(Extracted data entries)
=== Begin Enclosure ===
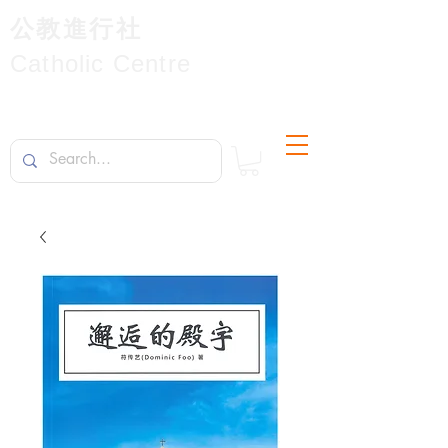
公教進行社
Catholic Centre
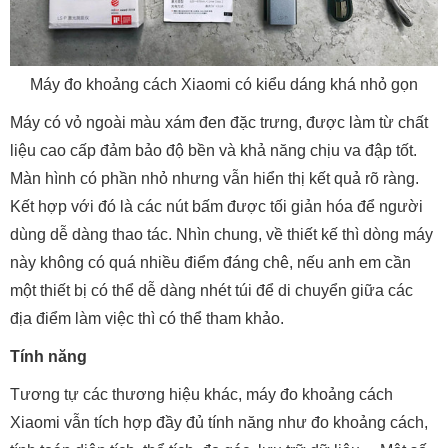
Máy đo khoảng cách Xiaomi có kiểu dáng khá nhỏ gọn
Máy có vỏ ngoài màu xám đen đặc trưng, được làm từ chất
liệu cao cấp đảm bảo độ bền và khả năng chịu va đập tốt.
Màn hình có phần nhỏ nhưng vẫn hiển thị kết quả rõ ràng.
Kết hợp với đó là các nút bấm được tối giản hóa để người
dùng dễ dàng thao tác. Nhìn chung, về thiết kế thì dòng máy
này không có quá nhiều điểm đáng chê, nếu anh em cần
một thiết bị có thể dễ dàng nhét túi để di chuyển giữa các
địa điểm làm việc thì có thể tham khảo.
Tính năng
Tương tự các thương hiệu khác, máy đo khoảng cách
Xiaomi vẫn tích hợp đầy đủ tính năng như đo khoảng cách,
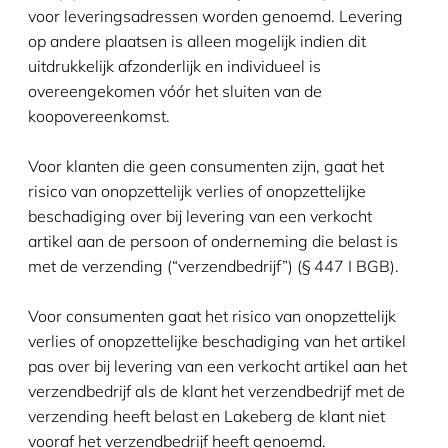
voor leveringsadressen worden genoemd. Levering
op andere plaatsen is alleen mogelijk indien dit
uitdrukkelijk afzonderlijk en individueel is
overeengekomen vóór het sluiten van de
koopovereenkomst.
Voor klanten die geen consumenten zijn, gaat het
risico van onopzettelijk verlies of onopzettelijke
beschadiging over bij levering van een verkocht
artikel aan de persoon of onderneming die belast is
met de verzending (“verzendbedrijf”) (§ 447 I BGB).
Voor consumenten gaat het risico van onopzettelijk
verlies of onopzettelijke beschadiging van het artikel
pas over bij levering van een verkocht artikel aan het
verzendbedrijf als de klant het verzendbedrijf met de
verzending heeft belast en Lakeberg de klant niet
vooraf het verzendbedrijf heeft genoemd.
=== End Enclosure ===
◆ WORK ORDER
Reproduce every line above exactly as written, omitting the images.

◆ REPLY TO THE EXERCISE
公教進行社
Catholic Centre
Máy đo khoảng cách Xiaomi có kiểu dáng khá nhỏ gọn
Máy có vỏ ngoài màu xám đen đặc trưng, được làm từ chất
liệu cao cấp đảm bảo độ bền và khả năng chịu va đập tốt.
Màn hình có phần nhỏ nhưng vẫn hiển thị kết quả rõ ràng.
Kết hợp với đó là các nút bấm được tối giản hóa để người
dùng dễ dàng thao tác. Nhìn chung, về thiết kế thì dòng máy
này không có quá nhiều điểm đáng chê, nếu anh em cần
một thiết bị có thể dễ dàng nhét túi để di chuyển giữa các
địa điểm làm việc thì có thể tham khảo.
Tính năng
Tương tự các thương hiệu khác, máy đo khoảng cách
Xiaomi vẫn tích hợp đầy đủ tính năng như đo khoảng cách,
voor leveringsadressen worden genoemd. Levering
op andere plaatsen is alleen mogelijk indien dit
uitdrukkelijk afzonderlijk en individueel is
overeengekomen vóór het sluiten van de
koopovereenkomst.
Voor klanten die geen consumenten zijn, gaat het
risico van onopzettelijk verlies of onopzettelijke
beschadiging over bij levering van een verkocht
artikel aan de persoon of onderneming die belast is
met de verzending (“verzendbedrijf”) (§ 447 I BGB).
Voor consumenten gaat het risico van onopzettelijk
verlies of onopzettelijke beschadiging van het artikel
pas over bij levering van een verkocht artikel aan het
verzendbedrijf als de klant het verzendbedrijf met de
verzending heeft belast en Lakeberg de klant niet
vooraf het verzendbedrijf heeft genoemd.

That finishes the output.